Fire is the name of something that burns. O Hisham, did you fully grasp the point so you can defend your belief and contest successfully against our opponents, who, along with Allah, the Exalted, the Great, except things other than Him?" Hisham replied, "Yes, I did understand." The Imam said, "O Hisham, may Allah benefit you thereby and grant you steadfastness." Hisham (the narrator) says, "I swear by Allah, no one has ever defeated me on the issue of the Oneness of Allah until now."

H 311, Ch. 16, h 3

A group of our people has narrated from Ahmad ibn Muhammad from al-Barqi from al- Qasim ibn Yahya from his grandfather al-Hassan ibn Rashid from abul Hassan Musa ibn Ja'far (a.s.), who was questioned about the meaning of the word Allah. The Imam replied, "He (Allah) dominates all things small or big."

H 312, Ch. , h

Ali ibn Muhammad has narrated from Sahl ibn Ziyad from Ya'qub ibn Yazid from al-'Abbass ibn Hilal who has said the following.

"I asked Imam al-Rida (a.s.), about the words of Allah, 'Allah is the Light of the heavens and the earth'" (24:35). The Imam replied, "Allah is the Guide for all that is in the heavens and the Guide for all that is on the earth."

According to another Hadith narrated by al-Barqi,(the Imam said), "Allah has guided everyone in the heavens and every one on the earth."

H 313, Ch. 16, h 4

Ahmad ibn Idris has narrated from Muhammad ibn 'Abd al-Jabbar from Safwan ibn Yahya from Fudayl ibn 'Uthman from ibn abu Ya'fur who has said the following.

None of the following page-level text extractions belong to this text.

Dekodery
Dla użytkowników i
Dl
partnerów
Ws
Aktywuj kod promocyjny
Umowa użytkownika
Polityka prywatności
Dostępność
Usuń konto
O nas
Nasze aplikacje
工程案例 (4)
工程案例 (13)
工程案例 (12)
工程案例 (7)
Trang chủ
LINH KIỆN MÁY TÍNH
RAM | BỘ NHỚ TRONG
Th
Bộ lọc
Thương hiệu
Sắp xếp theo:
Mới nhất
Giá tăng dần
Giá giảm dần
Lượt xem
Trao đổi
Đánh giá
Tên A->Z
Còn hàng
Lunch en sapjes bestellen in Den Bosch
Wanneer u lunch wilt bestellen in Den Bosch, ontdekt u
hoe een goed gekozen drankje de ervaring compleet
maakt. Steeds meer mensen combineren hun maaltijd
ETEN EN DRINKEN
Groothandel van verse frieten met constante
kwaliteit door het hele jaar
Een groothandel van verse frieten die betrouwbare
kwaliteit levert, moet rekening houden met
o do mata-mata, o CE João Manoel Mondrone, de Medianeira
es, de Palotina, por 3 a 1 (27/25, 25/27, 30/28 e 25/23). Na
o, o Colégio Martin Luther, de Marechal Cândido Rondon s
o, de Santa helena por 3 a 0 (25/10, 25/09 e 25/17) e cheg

"I asked abu 'Abdallah (a.s.), about the words of Allah, The Majestic, the Glorious, 'He (Allah) is the first and the last.' (57:3) We have understood His being the first but explain for us the meaning of His being the last." The Imam said, "There is nothing in the universe, but that is subject to annihilation, alteration, change, decay, transition from one color to another, from one shape to another and from one quality to another.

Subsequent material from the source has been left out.